Structural resurgence can be a rapid process. At Long Valley caldera of California, Rabaul caldera in Papua-New Guinea, and the Phlegrean Fields of Italy, active deformation of centimeters or meters have occurred over only decades (Newhall and Dzurisin, 1988).

Fig. 4.11
Map of the Valles caldera in New Mexico, showing faults that cross
the caldera complex and faults within the 1-km-high resurgent dome.
(Adapted from Nielson and Hulen, 1984.)

Resurgence can also be an intermittent process in which uplift is followed by alternating subsidence and uplift. Bailey et al . (1976) stated that inferred times for resurgence of older calderas range from <10,000 to ~100,000 years. Although the time required for resurgence obviously varies greatly, for the best-documented modern example, at the largely submarine Iwo-Jima caldera of Japan, the average rate of uplift has been 15 to 20 cm/year since the caldera floor rose above sea level 500 to 700 years ago (Kaizuka et al ., 1989).

Such structural resurgence has a significant effect on the thermal history of a caldera. Thermal gradients within resurgent calderas are higher than in calderas with no resurgence (Zyvoloski, 1987). In addition, hydrothermal systems can develop along faults associated with the keystone grabens that are typical of resurgent domes because fracture permeability is necessary for the meteoric water circulation within densely welded caldera-fill tuffs.

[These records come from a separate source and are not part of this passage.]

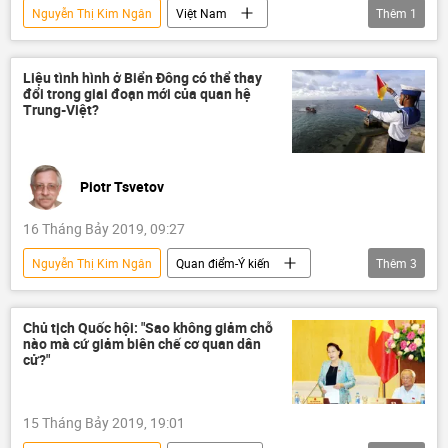
Nguyễn Thị Kim Ngân
Việt Nam
Thêm
1
Chính trị
Quốc hội
Liệu tình hình ở Biển Đông có thể thay
đổi trong giai đoạn mới của quan hệ
Trung-Việt?
Piotr Tsvetov
16 Tháng Bảy 2019, 09:27
Nguyễn Thị Kim Ngân
Quan điểm-Ý kiến
Thêm
3
Biển Đông
Tập Cận Bình
Trung Quốc
Chủ tịch Quốc hội: "Sao không giảm chỗ
nào mà cứ giảm biên chế cơ quan dân
cử?"
15 Tháng Bảy 2019, 19:01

After caldera collapse, small, less explosive eruptions may begin along ring faults or along faults that bisect the caldera. The lavas and pyroclastic rocks erupted are less volatile-rich than the pyroclastic materials of caldera-forming eruptions (Hildreth et al ., 1984). Within most calderas, dacitic or rhyodacitic dome lavas are erupted along the ring faults over periods ranging from a few decades to >1 myr after the initial caldera-forming eruption (Fig. 4.12). Heiken and Wohletz (1987) reported that a variety of pyroclastic rocks are associated with these domes, including hyaloclastic deposits of tuff rings, ash fall beds, and small pyroclastic flow deposits. Postcaldera volcanic activity ranges from eruptions of a few isolated vents to eruptions of postcaldera domes,

cones, and flows that can fill the caldera. Calderas located along volcanic arcs at the plate margins may be partly buried by composite cones that consist of lavas and pyroclastic rocks of intermediate composition; such cones are well-documented throughout Central and South America, in the volcanic fields of Kamchatka in the Kurile islands, and along the Japanese island chain. The magmas supplying postcaldera volcanoes are far less voluminous than the caldera magma body, but they form shallow magma bodies and cause magma-induced fractures that are needed for hydrothermal systems.